おとうとhttp://www.ototo-movie.jp/
山田洋次監督の最新映画作品「おとうと」を観た。朝一で、友人と待ち合わせで、梅田のピカデリーについたのは、10時20分前だった。
ええ?なによ。この長い列。平日の朝一は、がらがらだと思っていた。
「何で並んでいるのですか?」聞くと、チケットを交換するのだという。
「じゃ、私は、チケット売り場に並びます。」というと、
「皆ここで順番です。」
わかった。新聞屋さんのチケットが出ているのだ。「 要求すれば、もらえるよ。こちらから言わないとくれないわ。」と妹から聞いていた。
温泉や、映画、演劇などのチケットを、新聞屋さんは、勧誘用にサービスとして配るのだそう。
優待チケットを持っている人ばかりではなく、チケットを買うのに並んでいる人も多かった。
売り場の窓口に来たら、端席が残っているだけ。満員だ。
鶴瓶が演ずる、弟は、名演技だった。結婚式にやってきて、禁じられた酒に手を出し、一人暴れ、一人芝居を披露するくだりは、見事。この人、本当に旨いなあ、と関心する。 美しくて、聡明な姉(吉永小百合)と、似ても似つかない顔をした弟、に、ギャップを感じる。これが兄妹?ではないでしょう。が、そこは作り物だから、こんなお姉さんいたらいいなあ、になる。

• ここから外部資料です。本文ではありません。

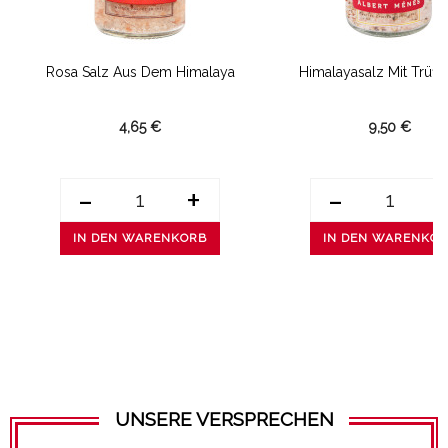
Rosa Salz Aus Dem Himalaya
Himalayasalz Mit Trüff
4,65 €
9,50 €
-
+
-
IN DEN WARENKORB
IN DEN WARENKO
UNSERE VERSPRECHEN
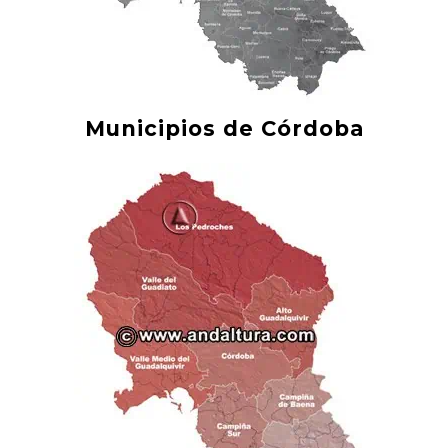
Municipios de Córdoba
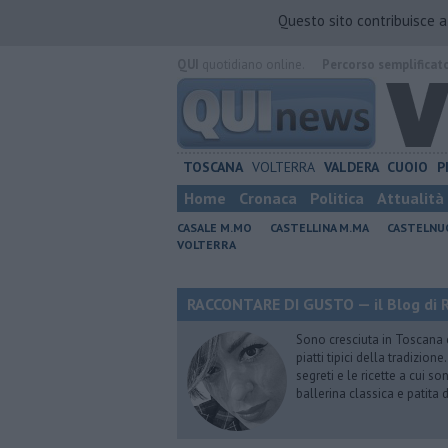
Questo sito contribuisce 
QUI
quotidiano online.
Percorso semplificat
TOSCANA
VOLTERRA
VALDERA
CUOIO
P
Home
Cronaca
Politica
Attualità
CASALE M.MO
CASTELLINA M.MA
CASTELNU
VOLTERRA
RACCONTARE DI GUSTO — il Blog di R
Sono cresciuta in Toscana
piatti tipici della tradizion
segreti e le ricette a cui s
ballerina classica e patita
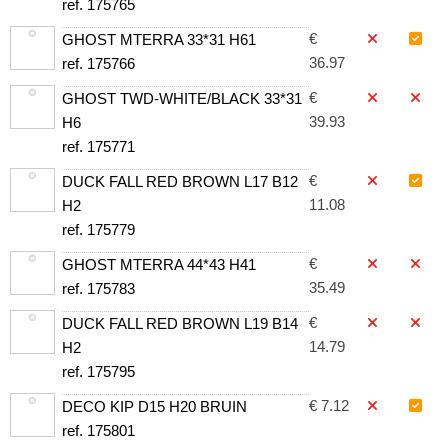
ref. 175765
€
GHOST MTERRA 33*31 H61
36.97
ref. 175766
€
GHOST TWD-WHITE/BLACK 33*31
39.93
H6
ref. 175771
€
DUCK FALL RED BROWN L17 B12
11.08
H2
ref. 175779
€
GHOST MTERRA 44*43 H41
35.49
ref. 175783
€
DUCK FALL RED BROWN L19 B14
14.79
H2
ref. 175795
€ 7.12
DECO KIP D15 H20 BRUIN
ref. 175801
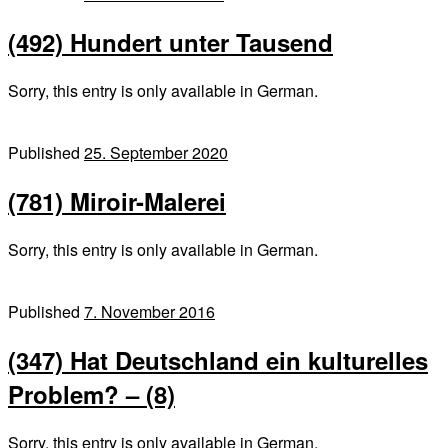
(492) Hundert unter Tausend
Sorry, this entry is only available in German.
Published
25. September 2020
(781) Miroir-Malerei
Sorry, this entry is only available in German.
Published
7. November 2016
(347) Hat Deutschland ein kulturelles
Problem? – (8)
Sorry, this entry is only available in German.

見終わって、泣いてしまったね、なんて食事をしながら、話士の中で、
この弟、死んだから、感動ものだけど、いつまでも生きていたら、たまらないよ、と友人が言う。
この映画の舞台である、大阪の通天閣が見えるあたり、釜が崎も含めて?が出てくる。 大阪府と大阪市の統合構想を、橋本さんが打ち出していると いう放送で、なんと、大阪は、7人に一人が生活保護を受けているという。この映画の中で、弟は体中癌に侵され、緑の家、という民間ホスピスに迎えられ、入居している。費用を尋ねる姉に、家の代表者が、生活保護の手続きが出来て、費用はそこから捻出出来ていると言う。
山田洋次は、こういう社会問題も見逃さないのだなあ。
NHKの「無縁社会」の中で、監獄にいる受刑者に高齢者の増大と現状を取り上げていた。中には、おしめを必要な、要介護者も出ている。高齢の受刑者が、要介護の重受刑者の手押し車を押している。

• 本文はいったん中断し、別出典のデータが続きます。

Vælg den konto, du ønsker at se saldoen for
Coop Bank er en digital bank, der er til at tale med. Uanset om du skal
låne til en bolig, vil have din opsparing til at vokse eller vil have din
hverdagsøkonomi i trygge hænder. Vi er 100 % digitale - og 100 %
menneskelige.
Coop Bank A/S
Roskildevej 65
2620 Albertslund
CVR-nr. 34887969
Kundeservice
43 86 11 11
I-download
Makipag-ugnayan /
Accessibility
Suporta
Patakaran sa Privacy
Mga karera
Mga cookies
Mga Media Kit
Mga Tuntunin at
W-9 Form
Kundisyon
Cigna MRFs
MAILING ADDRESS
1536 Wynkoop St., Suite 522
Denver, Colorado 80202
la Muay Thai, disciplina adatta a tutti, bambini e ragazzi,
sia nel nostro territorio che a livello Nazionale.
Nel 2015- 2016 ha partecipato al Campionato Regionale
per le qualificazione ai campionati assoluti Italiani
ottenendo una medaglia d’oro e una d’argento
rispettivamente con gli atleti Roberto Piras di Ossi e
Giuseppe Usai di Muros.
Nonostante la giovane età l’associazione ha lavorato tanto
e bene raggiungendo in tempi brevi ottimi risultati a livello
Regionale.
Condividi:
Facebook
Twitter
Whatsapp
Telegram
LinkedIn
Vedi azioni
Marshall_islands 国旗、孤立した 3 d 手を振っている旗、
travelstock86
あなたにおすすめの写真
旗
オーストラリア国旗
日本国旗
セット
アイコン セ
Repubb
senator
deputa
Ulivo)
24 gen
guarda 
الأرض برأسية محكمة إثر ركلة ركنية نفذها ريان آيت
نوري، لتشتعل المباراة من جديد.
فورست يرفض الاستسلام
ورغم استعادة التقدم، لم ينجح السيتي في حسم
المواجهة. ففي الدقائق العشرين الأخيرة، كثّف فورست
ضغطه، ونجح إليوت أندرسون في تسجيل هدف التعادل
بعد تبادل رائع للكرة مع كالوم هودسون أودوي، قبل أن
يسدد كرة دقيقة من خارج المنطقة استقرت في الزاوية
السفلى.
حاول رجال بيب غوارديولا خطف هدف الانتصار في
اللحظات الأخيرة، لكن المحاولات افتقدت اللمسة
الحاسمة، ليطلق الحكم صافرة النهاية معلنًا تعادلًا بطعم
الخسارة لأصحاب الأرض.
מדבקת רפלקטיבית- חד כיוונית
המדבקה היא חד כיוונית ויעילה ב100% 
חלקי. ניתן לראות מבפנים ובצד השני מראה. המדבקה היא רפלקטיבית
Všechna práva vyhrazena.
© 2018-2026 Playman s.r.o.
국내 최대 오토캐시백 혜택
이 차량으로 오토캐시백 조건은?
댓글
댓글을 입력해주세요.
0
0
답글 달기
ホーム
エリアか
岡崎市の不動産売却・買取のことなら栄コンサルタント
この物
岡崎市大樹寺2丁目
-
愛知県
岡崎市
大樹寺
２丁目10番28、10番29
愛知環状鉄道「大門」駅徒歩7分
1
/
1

監獄を出ても、舞い戻って、来る。行き場がなく、生活が出来なからだ。
出所後、生活保護の申請を世話し、受け入れの施設を探して奔走している支援団体がいる。、施設に入ることの出きた幸運な老人がいた。17人中、二人だという現状。
涙ながらに、こんな幸せなことはない、有り難いと手を合わせ、身体を震わせて感謝する、元受刑者。
こういう話が、この「弟」という映画の舞台、「緑の家 」での支援者の仕事ぶり、優しさ、とオーバー、ラップして見えてくる。
社会で、不自由なく生きている人達、学校で勉強が出来た、賢い人達、彼らが難なく育っているのは、家庭という小さな社会の中で、弱者(弟のような)を知らずのうちに、気づかずのうちに、傷つけ、踏み台にして、成長してきたからだ、という、「問題提起」がこの映画の中で、なされている。
ユーモアをたっぷり提供しながら、考えさせる。山田洋二監督の映画の、質の高さ、優しさ、暖かさ、が、この映画の中にも一杯詰まっている。